Cette extraordinaire invention, tu ne vas pas me raconter qu’elle est fortuite, qu’elle est devenue amphibie, a vaincu les dinosaures, la peste noire, Adolf Hitler, pour que rien du tout ! Pour la peau ! Pour que « juste comme ça ». Il n’est pas tolérable, voire simplement pensable, qu’une telle réalisation reste gratuite, accidentelle. Y a une intention profonde dans tout ce bigntz, bordel ! On ne fabrique pas des montres de précision pour les balancer dans la gueule ardente d’un haut-fourneau. Une aussi terrifiante harmonie, c’est sacré ! Tu ne la romps pas en stoppant les battements d’un cœur ! Dieu, c’est nous, merde ! C’est toi, c’est moi, puisqu’on n’a rien voulu et qu’on est bel et bien. Charognards, souvent, mais incontestables.

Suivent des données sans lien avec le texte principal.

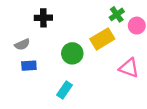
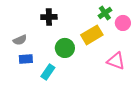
black cross: (43, 18) -> (49, 17), moved
cyan rectangle: (64, 90) -> (48, 72), moved

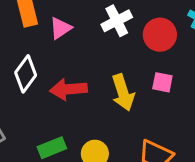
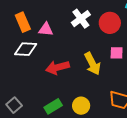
pink triangle: (60, 28) -> (46, 29), turned 49
white diamond: (26, 74) -> (26, 49), moved, turned 65

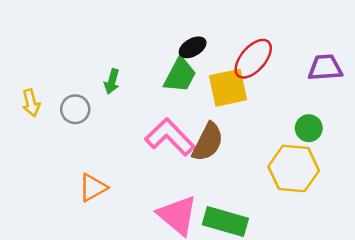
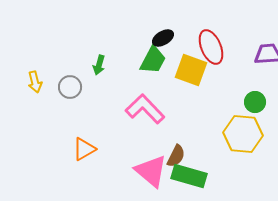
red ellipse: (253, 59) -> (211, 47), turned -64
yellow square: (228, 88) -> (191, 70), turned 32
brown semicircle: (208, 142) -> (176, 156), moved, size x0.7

Après nous le déluge ? Fume, mon con ! Trop facile. Après nous la comédie continue, sans archanges ni trompettes et j’ignore dans quelle dimension, mais on n’est pas quitte parce qu’on a un petit jardin sur le bide. Oh ! que non. Tu verras, toi qui ris sous cape (ou sous capote anglaise) de mes délirades. Tu verras ta gueule à la sortie des artistes ! La manière dont tu t’ébroueras et dont volera en éclats ton scepticisme. Peau de zob ! Celui qui prétend faire « sans Dieu », eh ben il « fait sans Lui ». Et tu vois, je mets une majuscule à ce Lui tellement je suis sûr de mon fait.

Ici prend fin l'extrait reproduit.